## Task objective
Every record here must be copied exactly, except for the images it holds.

## Transcribed page contents

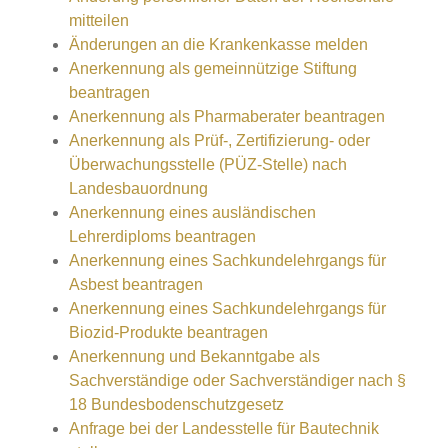
mitteilen
Änderungen an die Krankenkasse melden
Anerkennung als gemeinnützige Stiftung
beantragen
Anerkennung als Pharmaberater beantragen
Anerkennung als Prüf-, Zertifizierung- oder
Überwachungsstelle (PÜZ-Stelle) nach
Landesbauordnung
Anerkennung eines ausländischen
Lehrerdiploms beantragen
Anerkennung eines Sachkundelehrgangs für
Asbest beantragen
Anerkennung eines Sachkundelehrgangs für
Biozid-Produkte beantragen
Anerkennung und Bekanntgabe als
Sachverständige oder Sachverständiger nach §
18 Bundesbodenschutzgesetz
Anfrage bei der Landesstelle für Bautechnik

## Answer for this exercise
mitteilen
Änderungen an die Krankenkasse melden
Anerkennung als gemeinnützige Stiftung
beantragen
Anerkennung als Pharmaberater beantragen
Anerkennung als Prüf-, Zertifizierung- oder
Überwachungsstelle (PÜZ-Stelle) nach
Landesbauordnung
Anerkennung eines ausländischen
Lehrerdiploms beantragen
Anerkennung eines Sachkundelehrgangs für
Asbest beantragen
Anerkennung eines Sachkundelehrgangs für
Biozid-Produkte beantragen
Anerkennung und Bekanntgabe als
Sachverständige oder Sachverständiger nach §
18 Bundesbodenschutzgesetz
Anfrage bei der Landesstelle für Bautechnik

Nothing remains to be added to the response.